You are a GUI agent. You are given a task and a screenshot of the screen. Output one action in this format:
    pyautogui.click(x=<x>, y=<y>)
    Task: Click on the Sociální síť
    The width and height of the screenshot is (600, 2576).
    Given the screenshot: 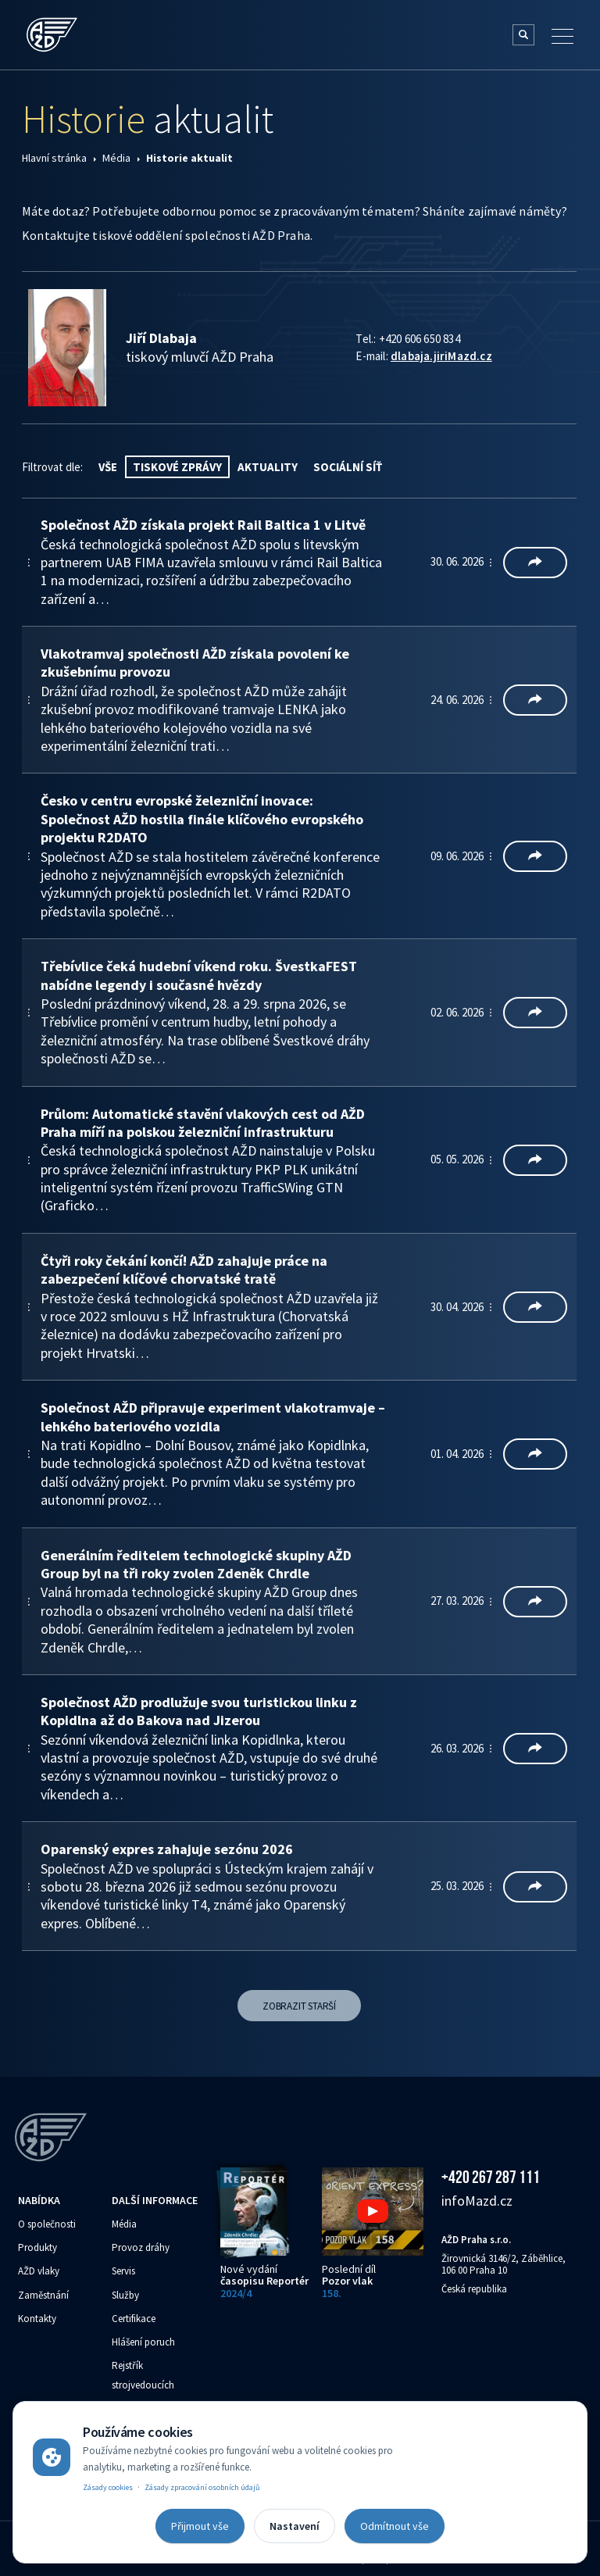 What is the action you would take?
    pyautogui.click(x=347, y=466)
    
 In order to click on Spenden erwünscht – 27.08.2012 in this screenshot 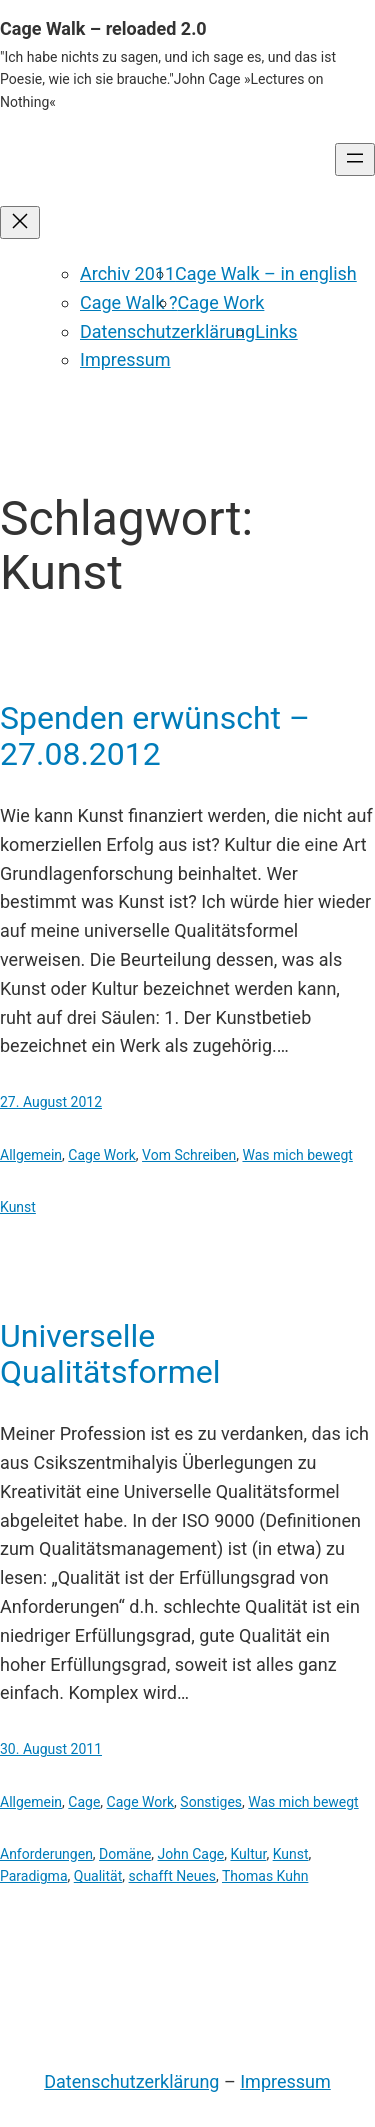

════

**WORK TASK**:
With the line containing "The width and" as the last one, please set down exactly the lines of the records above from their very first line, and nothing more.

**EXERCISE SOLUTION**:
You are a GUI agent. You are given a task and a screenshot of the screen. Output one action in this format:
    pyautogui.click(x=<x>, y=<y>)
    Task: Click on the Sociální síť
    The width and height of the screenshot is (600, 2576).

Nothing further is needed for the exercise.